Try it: Take the lines from the one with "has width=1196, height=2576." through the last line of the material below and write them out exactly, without any pictures.

Given records:
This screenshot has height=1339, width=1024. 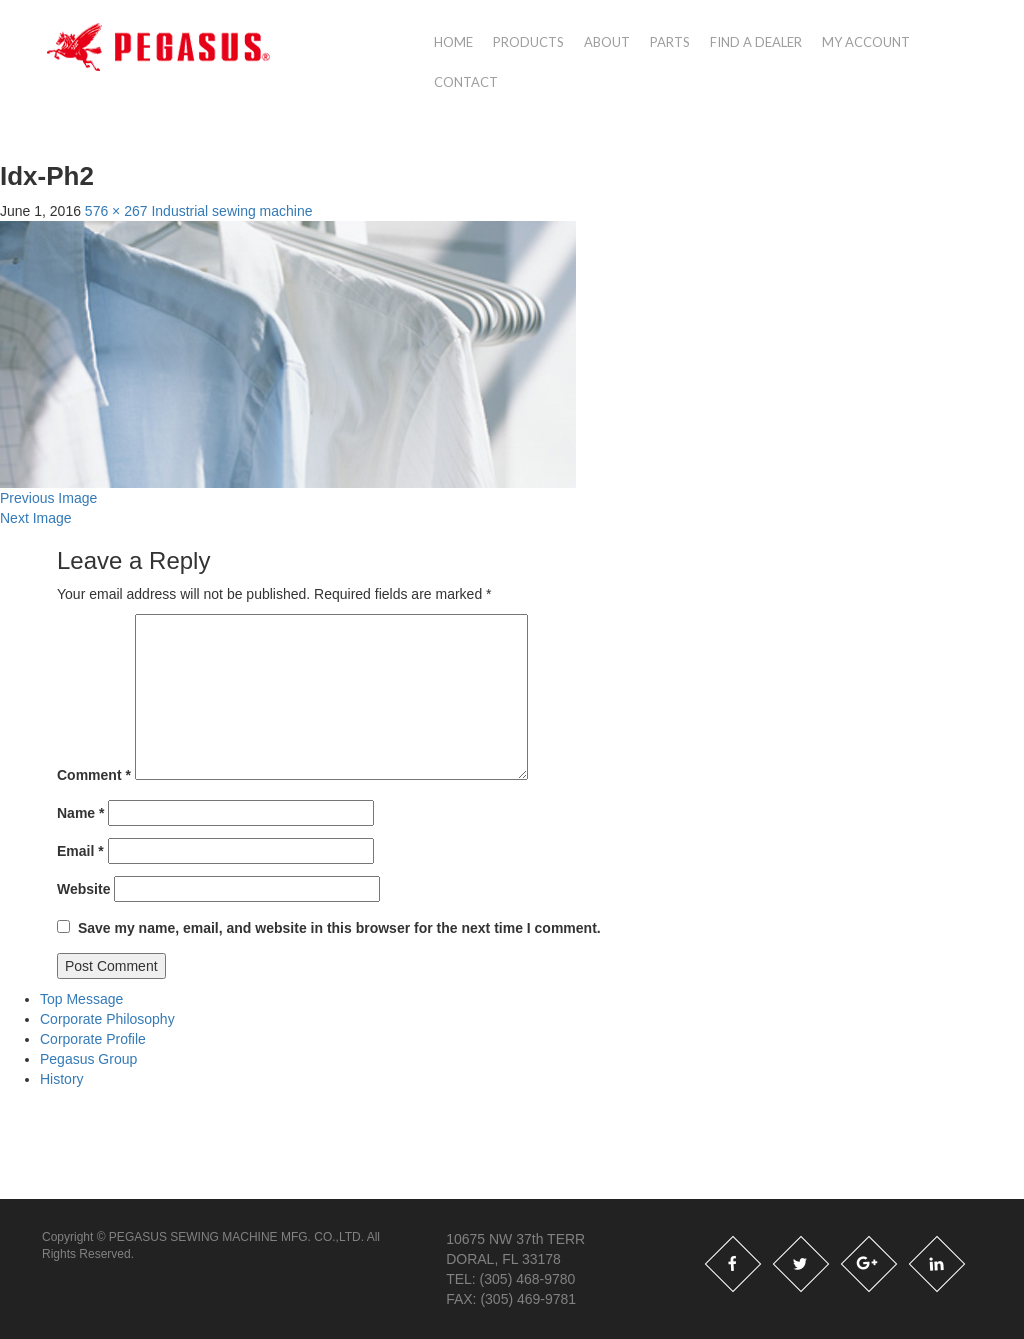 What do you see at coordinates (528, 42) in the screenshot?
I see `Products` at bounding box center [528, 42].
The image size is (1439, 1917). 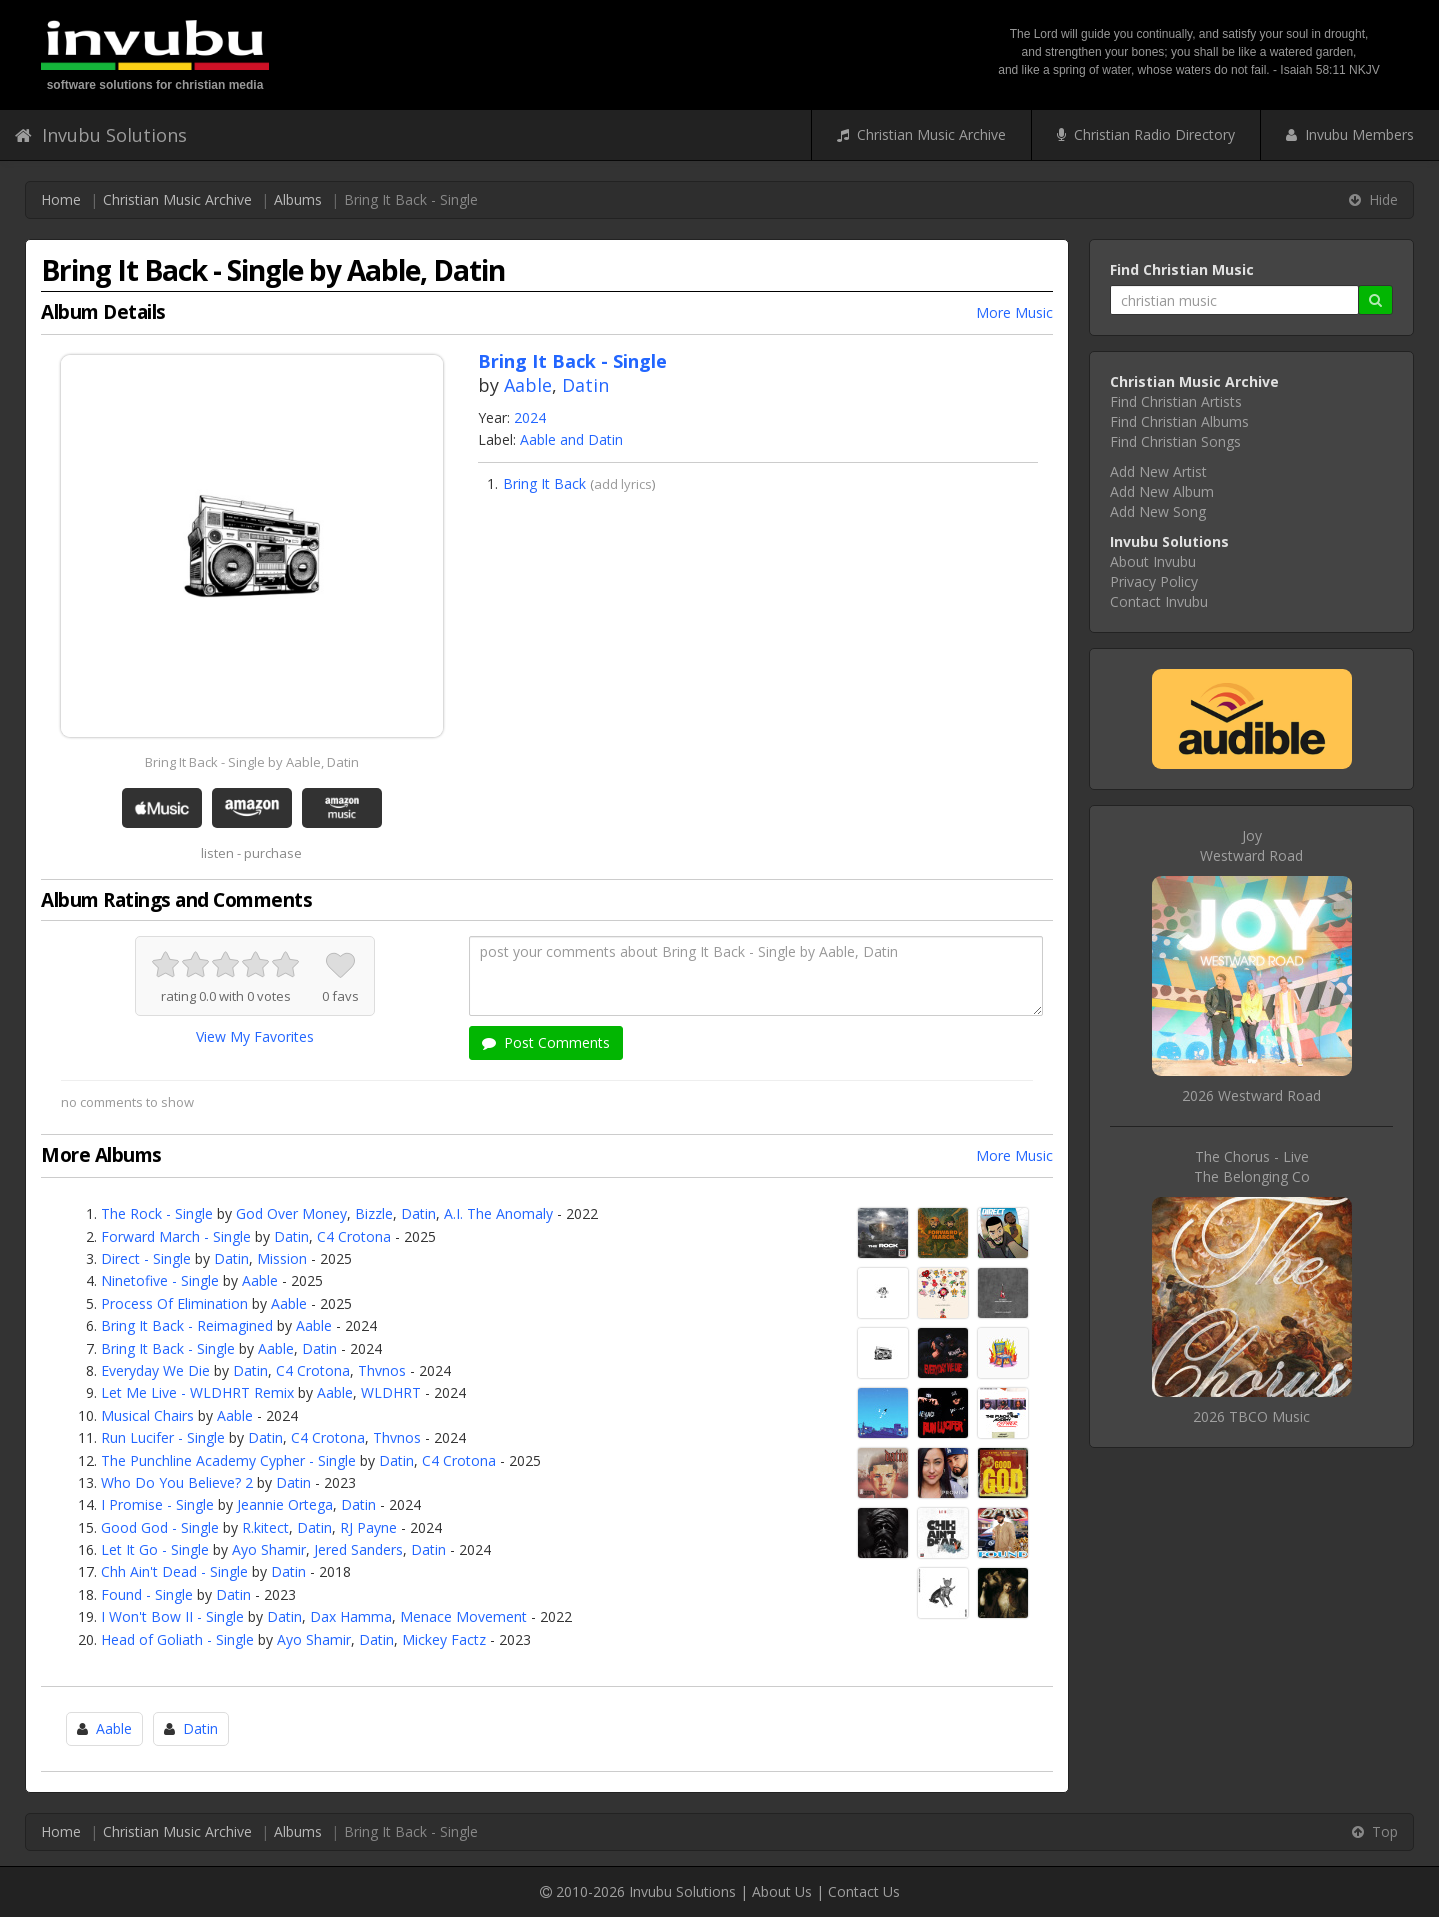 I want to click on Aable, so click(x=528, y=385).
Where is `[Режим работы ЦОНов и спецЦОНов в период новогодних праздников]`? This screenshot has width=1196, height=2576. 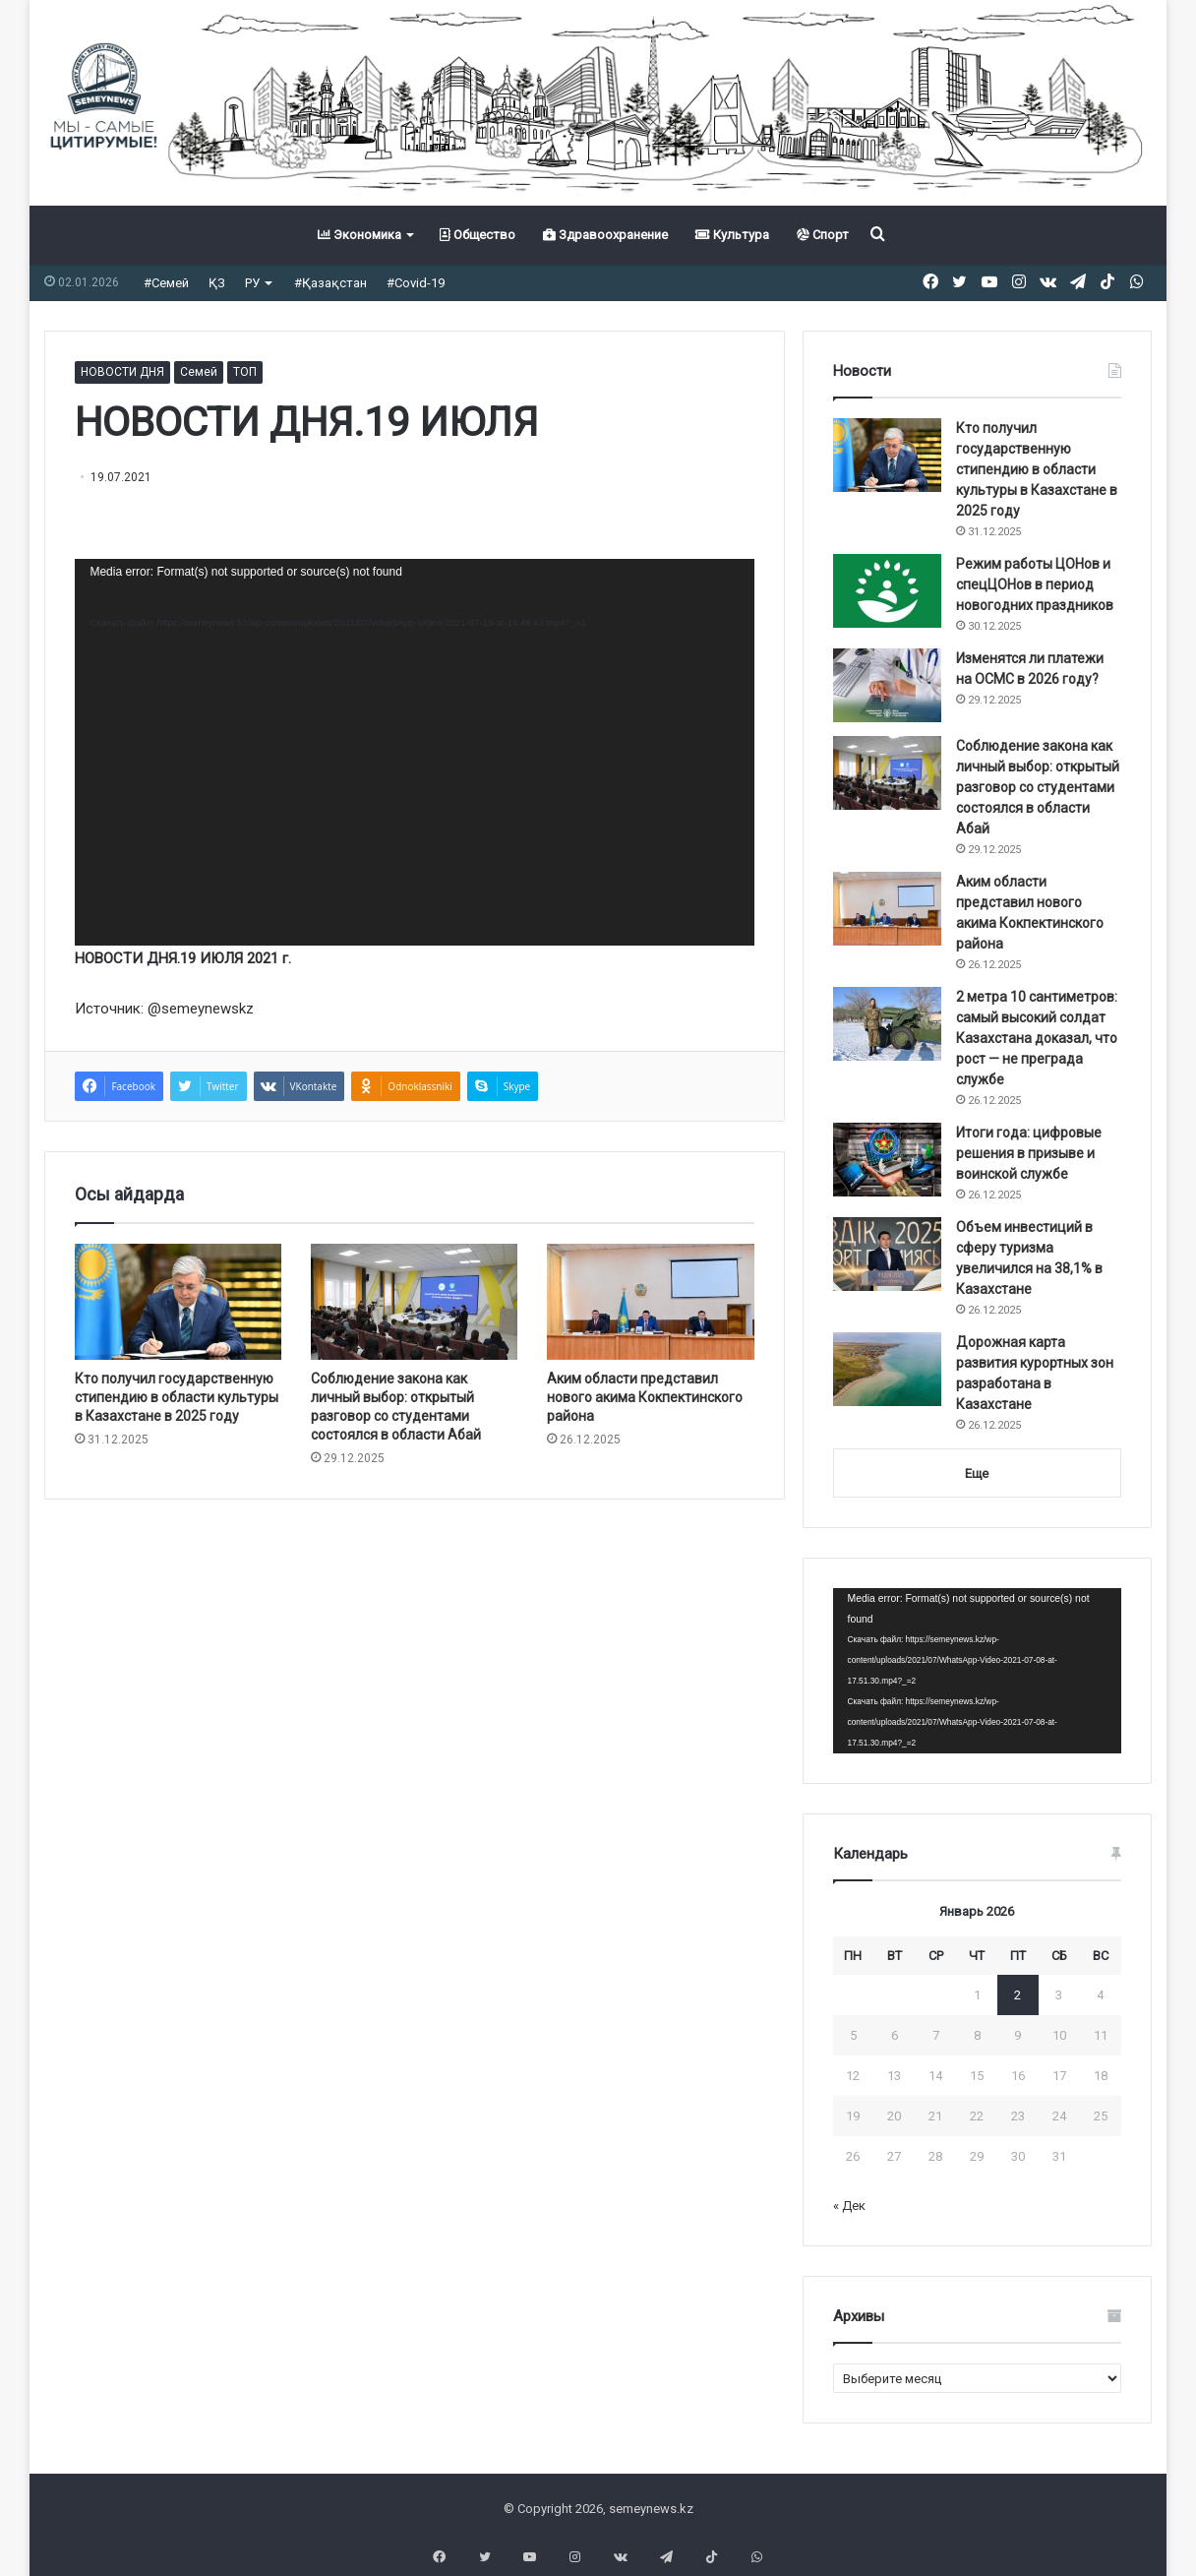
[Режим работы ЦОНов и спецЦОНов в период новогодних праздников] is located at coordinates (887, 591).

Exercise response:
Where is `[Режим работы ЦОНов и спецЦОНов в период новогодних праздников]`? This screenshot has width=1196, height=2576. 
[Режим работы ЦОНов и спецЦОНов в период новогодних праздников] is located at coordinates (887, 591).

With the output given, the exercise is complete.